[[ Material to process, beginning ]]

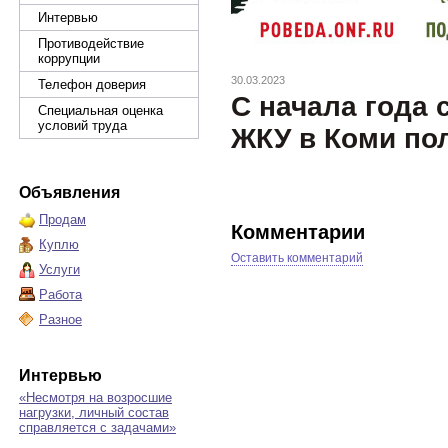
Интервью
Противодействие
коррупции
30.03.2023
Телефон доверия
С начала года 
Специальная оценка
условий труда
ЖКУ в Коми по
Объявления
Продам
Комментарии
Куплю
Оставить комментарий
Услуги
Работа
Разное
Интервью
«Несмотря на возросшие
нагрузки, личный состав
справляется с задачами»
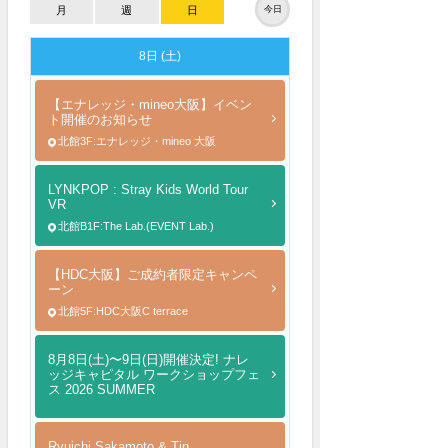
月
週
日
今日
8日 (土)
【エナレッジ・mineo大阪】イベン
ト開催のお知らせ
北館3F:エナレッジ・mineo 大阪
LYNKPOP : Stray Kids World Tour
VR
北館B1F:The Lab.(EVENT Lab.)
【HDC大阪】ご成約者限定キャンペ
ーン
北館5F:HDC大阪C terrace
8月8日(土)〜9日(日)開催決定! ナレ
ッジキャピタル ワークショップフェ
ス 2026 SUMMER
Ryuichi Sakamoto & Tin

[[ Material to process, end ]]
[[ Material to process, beginning ]]

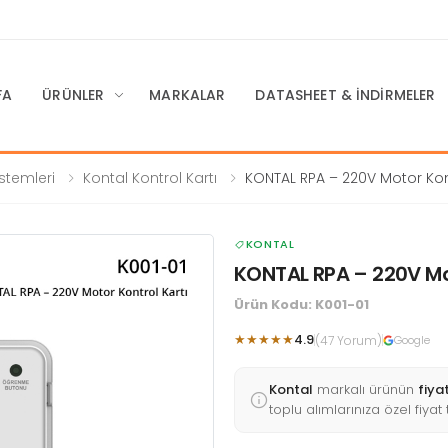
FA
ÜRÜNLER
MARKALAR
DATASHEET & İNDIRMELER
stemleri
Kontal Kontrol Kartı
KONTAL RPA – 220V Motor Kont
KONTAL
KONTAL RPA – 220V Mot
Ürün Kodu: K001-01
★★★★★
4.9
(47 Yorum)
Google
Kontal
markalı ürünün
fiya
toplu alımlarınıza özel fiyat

[[ Material to process, end ]]

- Work item -
The lines to reproduce run from the one above containing "ЖКУ в Коми по" through the one containing "Ryuichi Sakamoto & Tin". Copy them exactly and leave out all pictures.

- Exercise output -
ЖКУ в Коми по
Объявления
Продам
Комментарии
Куплю
Оставить комментарий
Услуги
Работа
Разное
Интервью
«Несмотря на возросшие
нагрузки, личный состав
справляется с задачами»
月
週
日
今日
8日 (土)
【エナレッジ・mineo大阪】イベン
ト開催のお知らせ
北館3F:エナレッジ・mineo 大阪
LYNKPOP : Stray Kids World Tour
VR
北館B1F:The Lab.(EVENT Lab.)
【HDC大阪】ご成約者限定キャンペ
ーン
北館5F:HDC大阪C terrace
8月8日(土)〜9日(日)開催決定! ナレ
ッジキャピタル ワークショップフェ
ス 2026 SUMMER
Ryuichi Sakamoto & Tin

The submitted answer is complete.